AIOps implementation checklist
Need: First off, evaluate whether you actually need to leverage AIOps. If your operations team is typically facing more incidents than they can comfortably handle, it might be time to change. In our case at NordVPN, with an ever-expanding customer base, server requirements, area coverage, and platform offering, AIOps was a necessary optimization.
Team: An effective AIOps team requires a diverse set of roles, including data engineers and scientists to build and refine the AI models, and data analysts to extract useful insights. Engineering across DevOps, site reliability, and full stack ensures seamless integration, process automation, and system performance/scaling. Security specialists and project managers oversee the security and overall workflow of the project.
Hardware: Appropriate processing power, a decent amount of storage, and high-speed networking capability.
Software: Big data platforms (detailed below), ETL tooling, selected ML and AI tools, CI/CD tools, containerization platforms (Docker/Kubernetes), and monitoring tools.

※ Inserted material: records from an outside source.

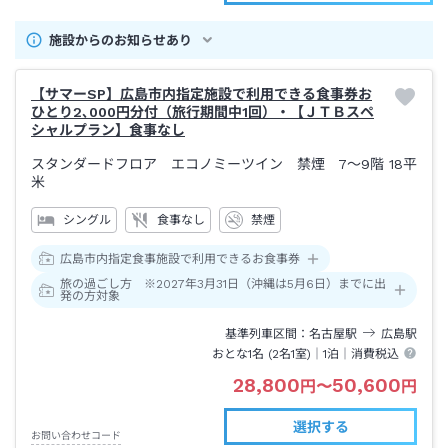
施設からのお知らせあり
【サマーSP】広島市内指定施設で利用できる食事券お
ひとり2､000円分付（旅行期間中1回）・【ＪＴＢスペ
シャルプラン】食事なし
スタンダードフロア エコノミーツイン 禁煙 7～9階
18平
米
シングル
食事なし
禁煙
広島市内指定食事施設で利用できるお食事券
旅の過ごし方 ※2027年3月31日（沖縄は5月6日）までに出
発の方対象
基準列車区間
名古屋
駅
広島
駅
おとな1名 (
2
名1室)｜
1泊
｜消費税込
28,800
50,600
円
〜
円
選択する
お問い合わせコード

Data: The data management platform generally has to be built from the ground up and include all relevant ingest data, such as event logs, traces, incident reports, etc.
Building a platform for that kind of scale is a huge job. There are third-party AIOps platforms out there, but they still require a major effort to align with your specific needs and often necessitate a data lake to centralize your data. You’ll also need the appropriate APIs.
Trust: It takes a mindset shift in your team or company to trust models over humans to diagnose incidents correctly. Don’t pass over this one—it’s key to successfully adopting new IT approaches like AIOps. You could start by gradually incorporating models in low-risk scenarios or incident patterns. Your team can experience the advantages of AIOps firsthand, which will build confidence and trust in this new approach.
To wrap up, we’ve found that a well-implemented AIOps system is an efficient way of bringing excellent service to customers. Equipped with deeper insights and increased automation, our IT team was able to shift focus to priority incidents and innovation with AIOps.